SAP Datasphere (formerly SAP Data Warehouse Cloud) offers good opportunities for implementing this domain-driven approach. A key component is the Space concept. Here, a Space corresponds to a domain in the data mesh framework. Each of these domains represents an isolated workspace to which users and connections can be arbitrarily assigned. This enables the isolation of metadata, self-service data modeling and self-service data flows. At the same time, SAP Datasphere provides the ability to explicitly share objects across Spaces.

 

Principle 2: Data as a Product

Data provided by domains is treated as products – and the users of these products are the customers to be satisfied. The idea behind this: The responsibility for data quality lies with the business units, since they know their data best. In this context, aspects such as findability, security, understandability and trustworthiness are relevant, among others. As valuable assets, data products help create business value and drive growth by being available as a usable product. One SAP solution that supports this principle is Data Marketplace. As a central component of SAP Datasphere, it plays an important role in making data products available for both internal and external data exchange.

 

Principle 3: Self-Service Data Platform

To autonomously manage their data products, domain teams need access to a highly abstracted infrastructure that can reduce or even eliminate complexity and friction in the provisioning and management of data.
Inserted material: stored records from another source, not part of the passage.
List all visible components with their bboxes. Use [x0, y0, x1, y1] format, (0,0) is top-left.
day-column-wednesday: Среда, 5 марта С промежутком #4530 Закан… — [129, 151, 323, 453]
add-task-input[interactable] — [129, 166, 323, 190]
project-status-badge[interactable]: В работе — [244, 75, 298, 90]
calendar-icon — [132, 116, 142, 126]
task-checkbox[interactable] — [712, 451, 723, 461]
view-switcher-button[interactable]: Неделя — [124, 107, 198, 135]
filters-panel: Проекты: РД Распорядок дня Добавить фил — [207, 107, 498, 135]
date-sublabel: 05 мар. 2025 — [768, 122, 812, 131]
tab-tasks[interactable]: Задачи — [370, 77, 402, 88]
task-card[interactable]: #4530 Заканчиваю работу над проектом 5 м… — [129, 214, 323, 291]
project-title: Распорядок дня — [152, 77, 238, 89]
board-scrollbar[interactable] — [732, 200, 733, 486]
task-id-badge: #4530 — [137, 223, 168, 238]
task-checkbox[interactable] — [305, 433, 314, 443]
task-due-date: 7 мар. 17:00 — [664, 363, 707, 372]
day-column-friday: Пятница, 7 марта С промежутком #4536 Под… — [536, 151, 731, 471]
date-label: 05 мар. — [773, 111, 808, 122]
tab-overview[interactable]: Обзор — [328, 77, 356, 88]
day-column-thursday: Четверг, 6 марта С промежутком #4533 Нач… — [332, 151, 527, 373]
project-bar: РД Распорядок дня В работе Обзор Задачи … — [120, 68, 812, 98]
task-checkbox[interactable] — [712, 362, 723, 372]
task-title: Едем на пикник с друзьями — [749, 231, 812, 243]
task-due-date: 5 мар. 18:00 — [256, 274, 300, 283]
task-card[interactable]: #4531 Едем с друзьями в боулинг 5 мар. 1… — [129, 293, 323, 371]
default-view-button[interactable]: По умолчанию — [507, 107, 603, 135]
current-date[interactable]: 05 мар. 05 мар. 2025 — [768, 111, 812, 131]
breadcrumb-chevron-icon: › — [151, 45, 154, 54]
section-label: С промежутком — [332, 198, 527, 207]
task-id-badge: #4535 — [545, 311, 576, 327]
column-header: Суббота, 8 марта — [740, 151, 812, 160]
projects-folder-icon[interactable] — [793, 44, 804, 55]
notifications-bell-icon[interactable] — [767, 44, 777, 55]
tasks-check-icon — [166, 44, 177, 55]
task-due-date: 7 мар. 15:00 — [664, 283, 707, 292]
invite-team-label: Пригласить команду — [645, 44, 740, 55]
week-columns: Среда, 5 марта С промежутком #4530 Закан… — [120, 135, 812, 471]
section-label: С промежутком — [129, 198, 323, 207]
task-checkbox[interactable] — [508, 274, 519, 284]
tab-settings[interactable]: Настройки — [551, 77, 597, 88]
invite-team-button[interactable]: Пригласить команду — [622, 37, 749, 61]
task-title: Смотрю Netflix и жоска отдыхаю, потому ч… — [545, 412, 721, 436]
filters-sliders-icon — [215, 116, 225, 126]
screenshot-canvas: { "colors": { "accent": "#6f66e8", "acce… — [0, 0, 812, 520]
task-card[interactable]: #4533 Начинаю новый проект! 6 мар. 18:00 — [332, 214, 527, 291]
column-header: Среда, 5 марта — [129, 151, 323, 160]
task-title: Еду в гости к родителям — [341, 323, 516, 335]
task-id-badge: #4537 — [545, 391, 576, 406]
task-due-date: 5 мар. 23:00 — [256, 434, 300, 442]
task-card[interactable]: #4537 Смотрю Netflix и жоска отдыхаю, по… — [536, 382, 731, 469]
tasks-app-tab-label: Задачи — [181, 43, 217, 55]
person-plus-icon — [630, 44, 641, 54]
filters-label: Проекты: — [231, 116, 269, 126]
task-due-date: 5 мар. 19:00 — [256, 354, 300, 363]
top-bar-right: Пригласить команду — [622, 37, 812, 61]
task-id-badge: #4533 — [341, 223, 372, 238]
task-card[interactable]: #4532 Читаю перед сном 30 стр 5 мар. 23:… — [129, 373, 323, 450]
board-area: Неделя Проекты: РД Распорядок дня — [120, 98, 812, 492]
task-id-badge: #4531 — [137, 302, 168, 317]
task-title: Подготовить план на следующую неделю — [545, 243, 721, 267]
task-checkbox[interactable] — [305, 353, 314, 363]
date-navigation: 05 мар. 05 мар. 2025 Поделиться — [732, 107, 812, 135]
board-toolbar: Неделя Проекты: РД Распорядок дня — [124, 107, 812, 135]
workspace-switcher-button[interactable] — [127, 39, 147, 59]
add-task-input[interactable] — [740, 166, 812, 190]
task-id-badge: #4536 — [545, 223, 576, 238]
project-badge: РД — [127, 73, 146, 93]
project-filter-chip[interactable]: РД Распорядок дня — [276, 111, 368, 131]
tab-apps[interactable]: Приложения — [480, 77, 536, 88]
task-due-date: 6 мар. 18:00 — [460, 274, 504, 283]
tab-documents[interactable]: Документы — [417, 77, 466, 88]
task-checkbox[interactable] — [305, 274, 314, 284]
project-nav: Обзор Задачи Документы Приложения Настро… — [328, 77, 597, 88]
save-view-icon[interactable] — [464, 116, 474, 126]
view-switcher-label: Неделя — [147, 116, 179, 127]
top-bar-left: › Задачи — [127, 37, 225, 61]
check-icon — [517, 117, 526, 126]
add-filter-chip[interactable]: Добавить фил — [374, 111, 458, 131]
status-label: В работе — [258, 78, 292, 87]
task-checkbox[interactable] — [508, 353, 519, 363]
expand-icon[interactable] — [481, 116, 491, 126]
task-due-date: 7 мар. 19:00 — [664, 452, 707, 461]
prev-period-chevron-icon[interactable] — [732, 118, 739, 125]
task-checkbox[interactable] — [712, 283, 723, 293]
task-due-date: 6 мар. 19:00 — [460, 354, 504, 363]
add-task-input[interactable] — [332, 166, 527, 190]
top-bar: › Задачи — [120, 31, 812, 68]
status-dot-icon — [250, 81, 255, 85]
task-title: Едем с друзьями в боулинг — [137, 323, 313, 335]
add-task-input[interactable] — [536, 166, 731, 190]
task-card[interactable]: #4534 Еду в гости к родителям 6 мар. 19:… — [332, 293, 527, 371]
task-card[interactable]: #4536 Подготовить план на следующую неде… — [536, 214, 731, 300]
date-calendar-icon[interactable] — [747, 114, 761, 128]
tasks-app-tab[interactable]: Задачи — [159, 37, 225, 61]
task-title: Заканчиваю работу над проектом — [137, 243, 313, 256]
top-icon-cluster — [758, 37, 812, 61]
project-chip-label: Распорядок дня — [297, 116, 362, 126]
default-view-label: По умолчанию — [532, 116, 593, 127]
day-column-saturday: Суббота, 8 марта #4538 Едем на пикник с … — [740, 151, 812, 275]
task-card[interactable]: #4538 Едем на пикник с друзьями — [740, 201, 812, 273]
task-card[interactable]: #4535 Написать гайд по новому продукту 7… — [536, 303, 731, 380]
Domain teams should not have to worry about technical details such as interfaces or protocols. Therefore, a self-service data platform must be provided that includes appropriate tools to best support data producers in creating, maintaining, and operating their data products.

 

With the help of SAP Business Technology Platform (BTP) and the other SAP products mentioned above, such a self-service data platform can be built. In addition, artificial intelligence can provide useful support for the respective topics, since AI technologies are an integral part of SAP BTP.

 

Principle 4: Federated Computational Governance

In order for the independent data products to interact smoothly, a certain degree of standardization is required. In the interest of uniform use of the self-service data platform, the decentralized domain teams and the central platform teams agree on certain universal guidelines. These apply to all data products and their interfaces and ensure an interoperable data ecosystem.

 

While issues such as data protection, security and governance are managed centrally in traditional architectures, the data mesh approach specifically shifts these to the domain teams. This means that overall responsibility for data products includes, for example, the protection of personal data in addition to high data quality. SAP HANA Cloud offers suitable technologies to implement domain-specific protection measures and thus ensures, among other things, the legally compliant use of the data products.

 

Conclusion: Data architecture for digital enterprises

Data mesh represents a paradigm shift and paves the way to a domain-driven data architecture. Each business unit is responsible for the definition, quality and creation of data from its own domain. Data mesh applies the principles of product management to data management. The goal is for business units to promote usable data as a product.

 

Data mesh is an extremely exciting approach for modern, digital enterprises and represents a vision for organizations looking to move in this direction. However, data mesh requires a certain level of digital maturity and corresponding skills among employees in the company – especially among employees involved in data provision. Consequently, comprehensive change management should accompany the introduction in order to successfully establish data mesh as a forward-looking data architecture and new organizational principle.